Attualità
Alla fine Bruxelles ha fatto ciò che avrebbe dovuto fare da anni: guardare la realtà. E la realtà dice che l’utopia di azzerare le emissioni delle auto entro il 2035 era, semplicemente, irrealizzabile. Non solo sul piano tecnologico, ma su quello industriale, sociale e perfino logistico. Forzare una conversione totale all’elettrico avrebbe significato mandare fuori strada un intero settore, con effetti occupazionali devastanti e una mobilità ridotta a privilegio.
Così l’Unione Europea ha frenato. Non parla di marcia indietro, ma la sostanza non cambia: addio allo zero emissioni nette; sì a una riduzione del 90 per cento, lasciando sopravvivere ibride, plug-in, range extender e carburanti alternativi per coprire il 10 per cento residuo. Una toppa, in verità, più che una strategia.

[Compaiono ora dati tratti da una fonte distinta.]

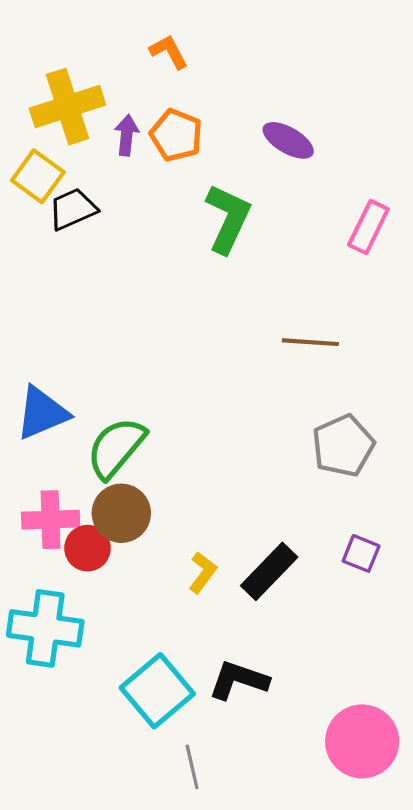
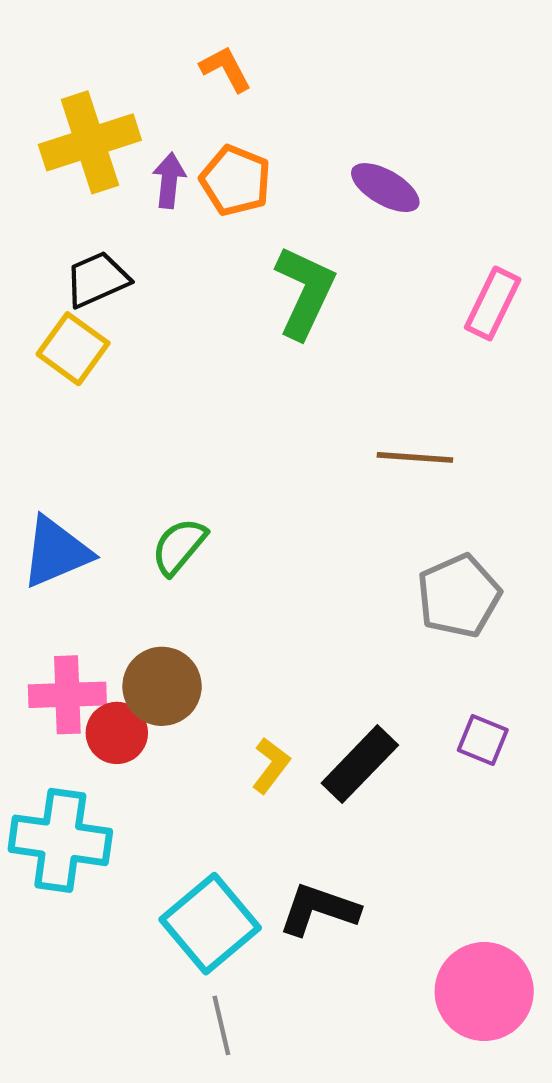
yellow square: (38, 176) -> (73, 349), moved
green semicircle: (116, 448) -> (179, 546), moved, size x0.7
gray line: (192, 767) -> (221, 1025), moved

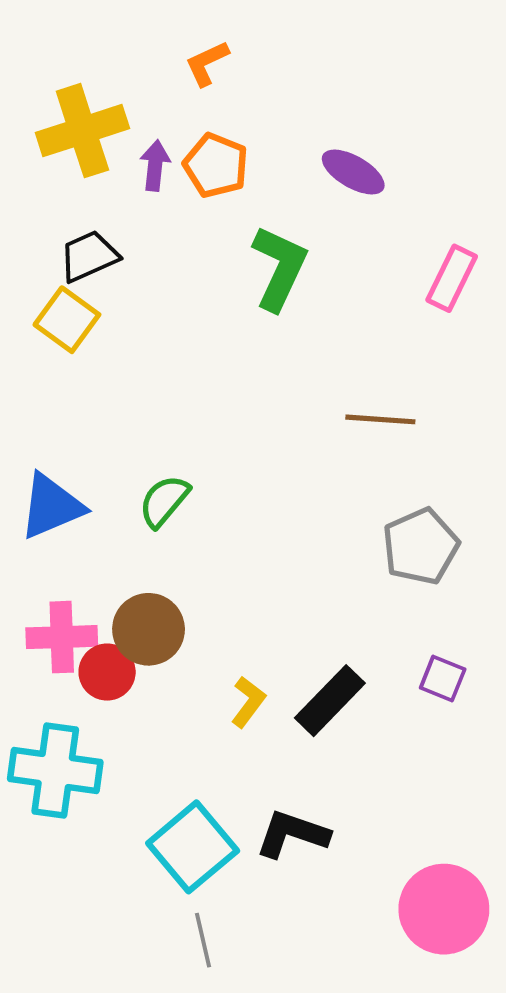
orange L-shape: (226, 69) -> (207, 63), turned -87

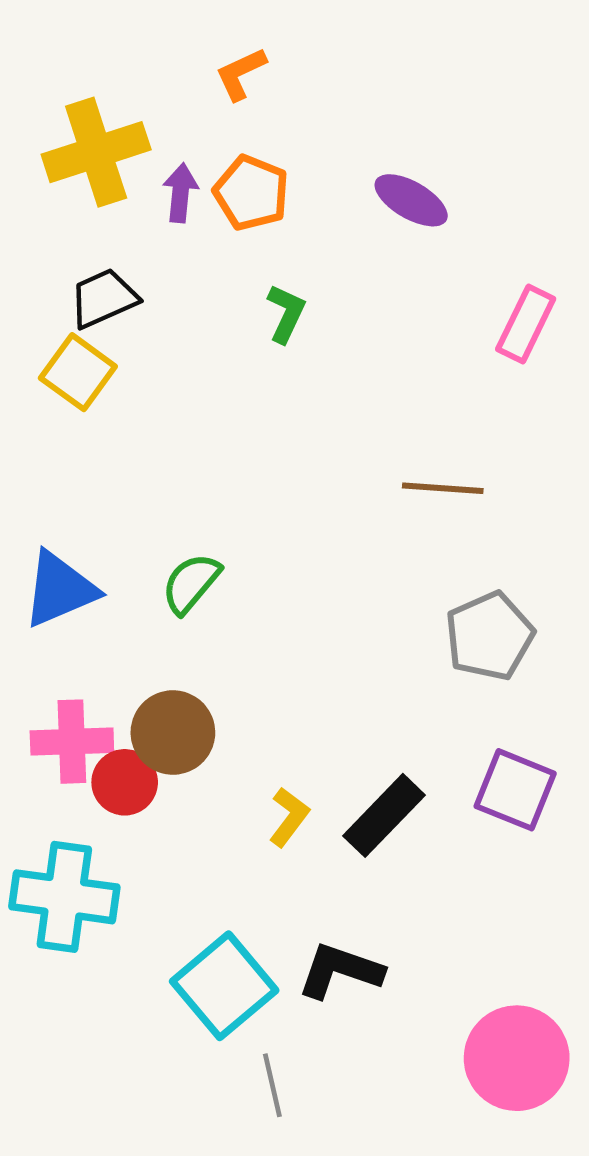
green L-shape: (279, 268) -> (286, 313), moved, size x0.6
purple square: (443, 679) -> (515, 790), size x1.5
gray line: (203, 940) -> (272, 1085), moved

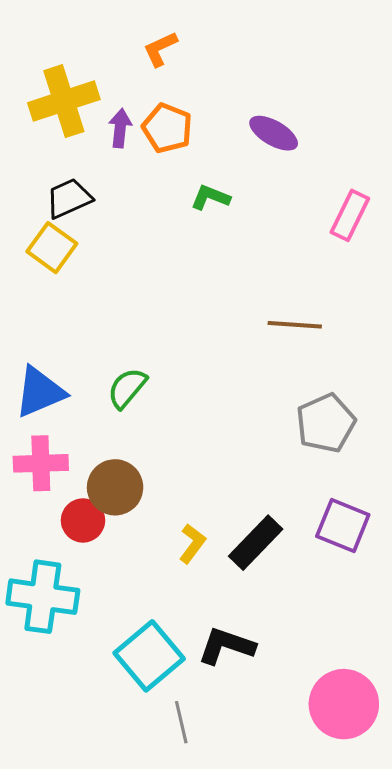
green L-shape: (286, 313) -> (210, 197), moved, turned -93
pink cross: (72, 742) -> (41, 463), moved

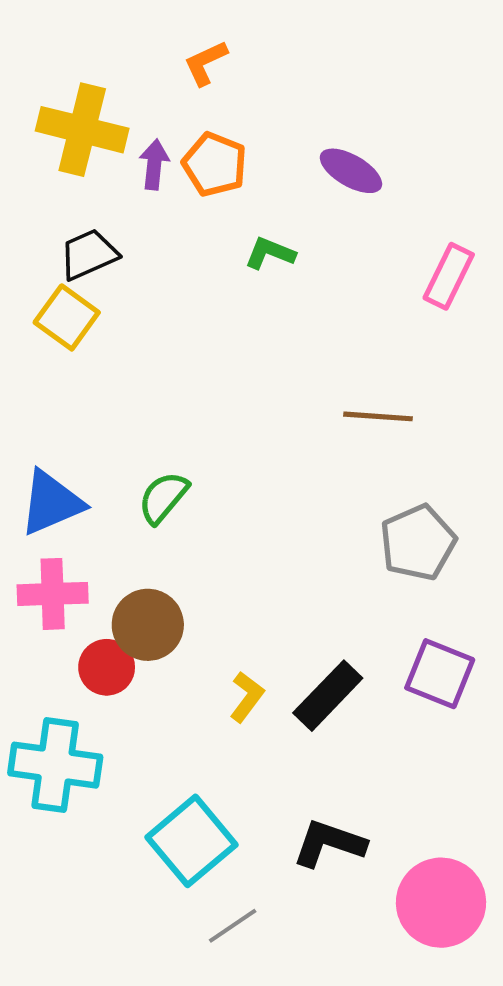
yellow cross: (64, 101) -> (82, 130), turned 32
black L-shape: (226, 646) -> (329, 843), moved
gray line: (181, 722) -> (233, 926), turned 69

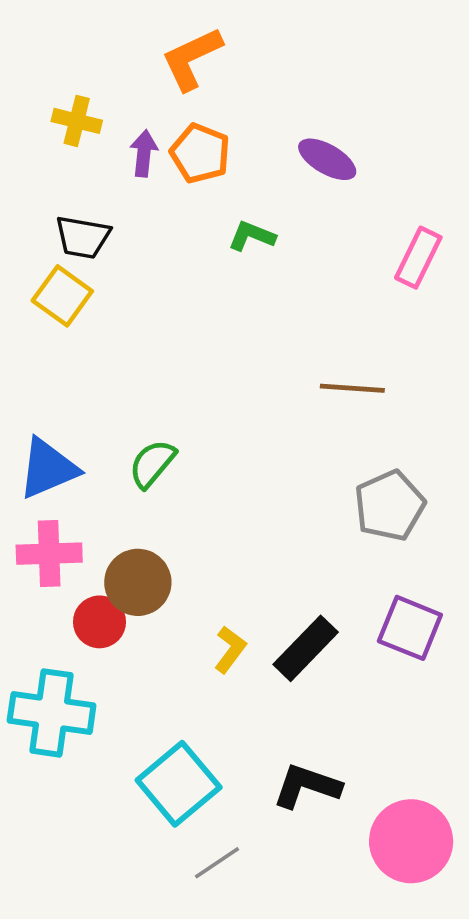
orange L-shape: (206, 63) -> (192, 59), size x1.5
yellow cross: (82, 130) -> (77, 121), size x0.6
black trapezoid: (89, 254) -> (83, 237), turned -146

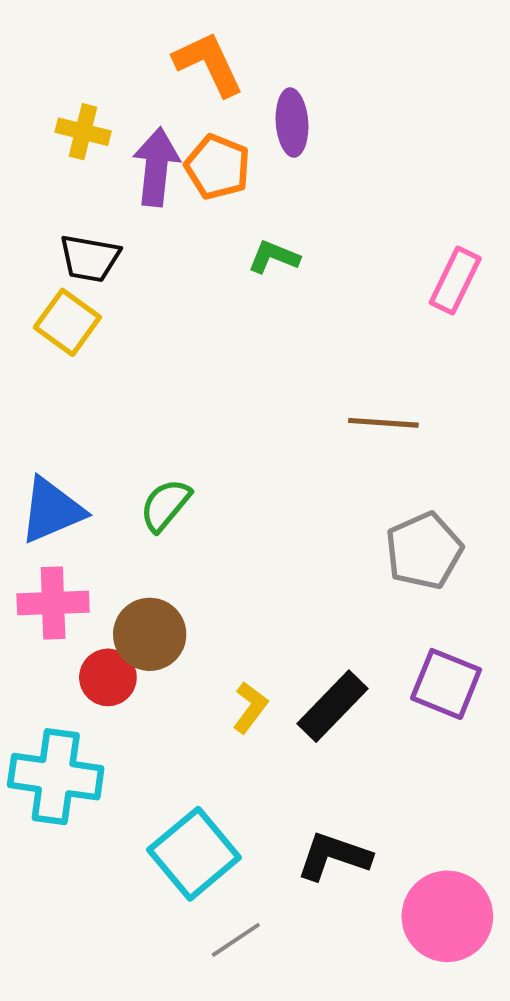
orange L-shape: (192, 59) -> (208, 64), turned 90
purple arrow: (144, 153) -> (156, 167), size x1.5
purple ellipse: (327, 159) -> (292, 123), moved, turned 56

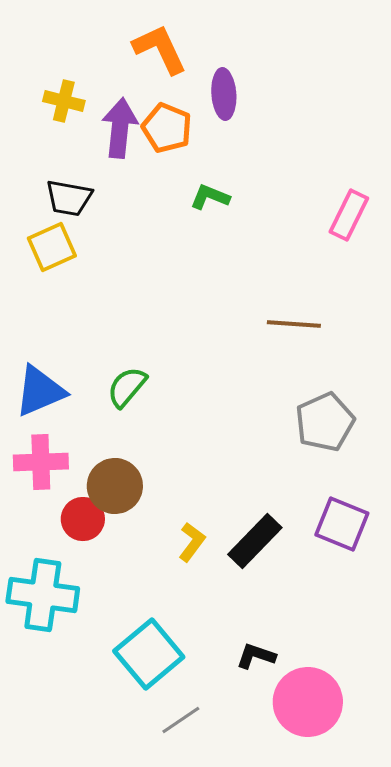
yellow square: (67, 322) -> (52, 247), turned 30
black L-shape: (334, 856) -> (256, 656), size x0.7
pink circle: (447, 916) -> (308, 702), moved

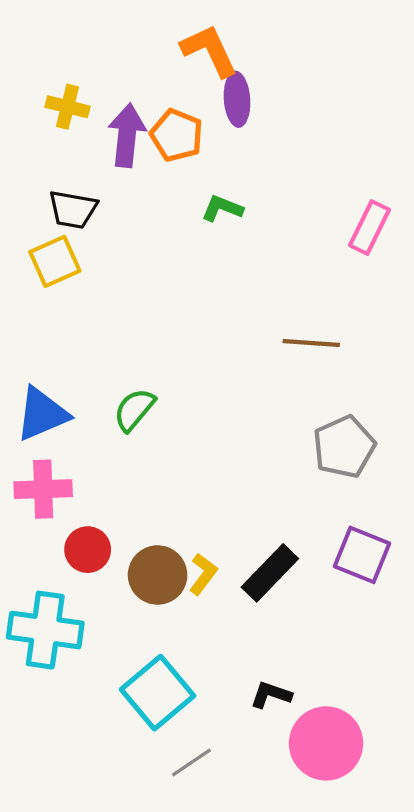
orange L-shape: (160, 49) -> (209, 51), moved
brown circle: (115, 486) -> (158, 575), moved

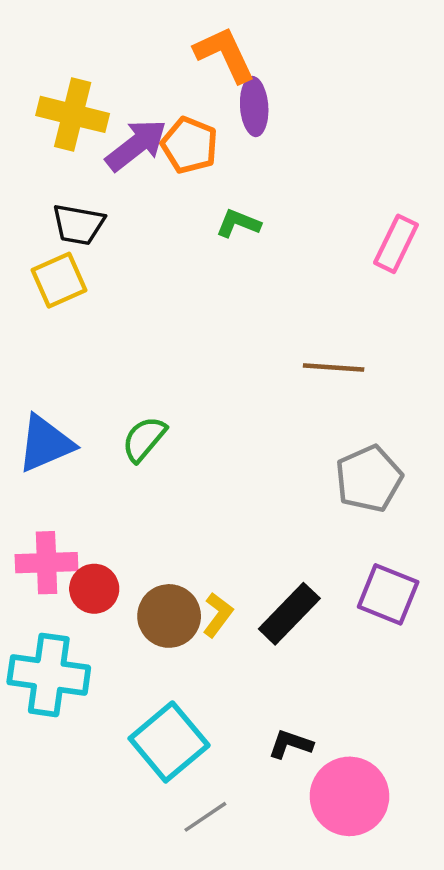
yellow cross: (68, 107) -> (73, 114), size x1.5
purple arrow: (127, 135) -> (136, 145), turned 46
pink cross: (43, 489) -> (47, 563), moved

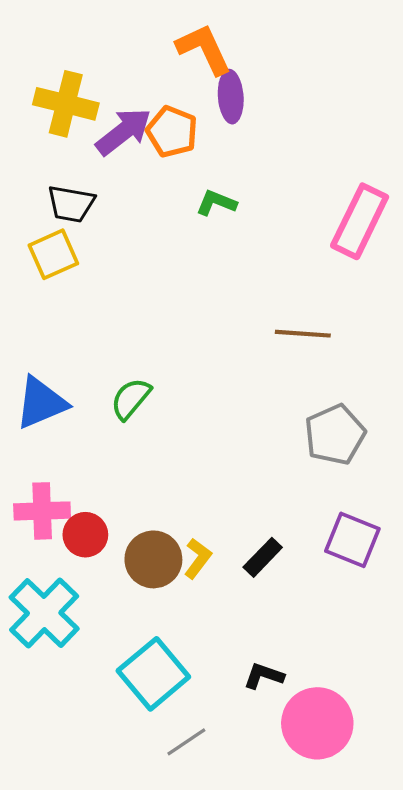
pink rectangle: (396, 244) -> (360, 221), size x1.4
black rectangle: (289, 614) -> (263, 557), size x0.7
cyan cross: (49, 675) -> (44, 613), turned 36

Il paradosso è evidente. Dopo aver demonizzato per anni il diesel – anche quello moderno, pulito, super efficiente sul quale inizialmente si era perfino spinto – oggi si invoca la neutralità tecnologica puntando su carburanti sintetici e biocarburanti che difficilmente saranno producibili rapidamente su vasta scala e acciaio “verde” che è, per ora, una promessa.
Il tutto mentre si chiede al mercato comunque di accelerare sull’elettrico, ignorando costi, infrastrutture mancanti e consumatori che semplicemente nella stragrande maggioranza non comprano e non vogliono perché sanno condizionare, allo stato attuale, la loro mobilità e indipendenza.
Il risultato è un compromesso confuso: l’industria non viene più strangolata, ma neppure liberata; l’ambiente non viene davvero tutelato; i cittadini restano fermi a preferire l’usato al quale però guarderanno con ancora più diffidenza. Bruxelles ha scelto il realismo, sì. Ma lo ha fatto tardi. E senza il coraggio di ammettere che il problema non erano i motori, bensì l’ideologia con cui si è tentato di spegnerli.